Page-level text extractions
________________________________________

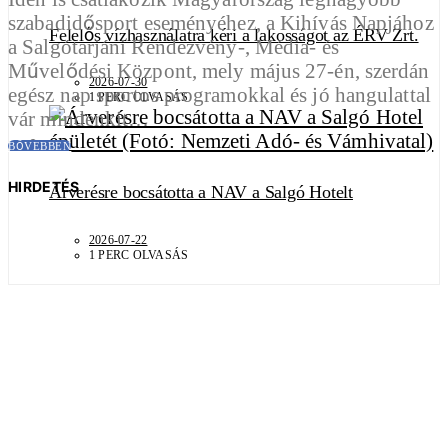
szabadidősport eseményéhez, a Kihívás Napjához
Felelős vízhasználatra kéri a lakosságot az ÉRV Zrt.
a Salgótarjáni Rendezvény-, Média- és
Művelődési Központ, mely május 27-én, szerdán
2026-07-30
egész nap sportos programokkal és jó hangulattal
1 PERC OLVASÁS
vár mindenkit…
BŐVEBBEN
HIRDETÉS
Árverésre bocsátotta a NAV a Salgó Hotelt
2026-07-22
1 PERC OLVASÁS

________________________________________

#### Assigned task:
Drop the images; copy every entry above exactly.

#### Solution to the problem:
szabadidősport eseményéhez, a Kihívás Napjához
Felelős vízhasználatra kéri a lakosságot az ÉRV Zrt.
a Salgótarjáni Rendezvény-, Média- és
Művelődési Központ, mely május 27-én, szerdán
2026-07-30
egész nap sportos programokkal és jó hangulattal
1 PERC OLVASÁS
vár mindenkit…
BŐVEBBEN
HIRDETÉS
Árverésre bocsátotta a NAV a Salgó Hotelt
2026-07-22
1 PERC OLVASÁS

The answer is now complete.